▶ **DATA TO USE**
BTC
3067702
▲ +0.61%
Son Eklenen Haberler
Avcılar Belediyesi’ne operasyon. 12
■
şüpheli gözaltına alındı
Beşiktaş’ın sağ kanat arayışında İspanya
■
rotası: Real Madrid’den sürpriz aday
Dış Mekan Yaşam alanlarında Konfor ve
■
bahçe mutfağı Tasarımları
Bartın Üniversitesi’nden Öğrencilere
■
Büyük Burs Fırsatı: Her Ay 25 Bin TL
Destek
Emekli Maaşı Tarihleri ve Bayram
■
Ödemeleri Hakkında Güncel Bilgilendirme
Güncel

--

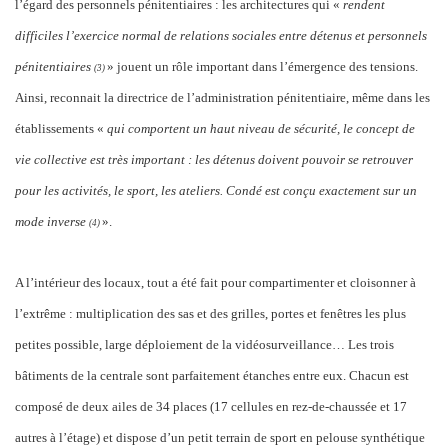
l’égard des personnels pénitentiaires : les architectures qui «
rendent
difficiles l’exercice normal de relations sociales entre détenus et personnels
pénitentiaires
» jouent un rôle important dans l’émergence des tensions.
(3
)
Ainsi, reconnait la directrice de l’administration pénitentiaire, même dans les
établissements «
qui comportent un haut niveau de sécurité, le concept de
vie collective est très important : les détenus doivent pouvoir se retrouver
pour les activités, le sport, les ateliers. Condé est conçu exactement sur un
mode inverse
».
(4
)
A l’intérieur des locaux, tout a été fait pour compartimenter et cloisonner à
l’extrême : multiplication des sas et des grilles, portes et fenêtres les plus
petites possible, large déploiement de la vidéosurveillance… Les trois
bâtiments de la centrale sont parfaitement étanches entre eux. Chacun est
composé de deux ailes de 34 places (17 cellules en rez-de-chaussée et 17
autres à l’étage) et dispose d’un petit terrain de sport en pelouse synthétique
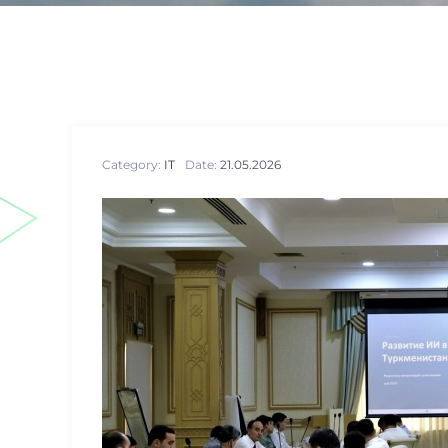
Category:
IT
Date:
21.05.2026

▶ **TRY IT**
Which lines of the listing contain the string "important"? Copy every one of them.

▶ **EXPECTED OUTPUT**
» jouent un rôle important dans l’émergence des tensions.
vie collective est très important : les détenus doivent pouvoir se retrouver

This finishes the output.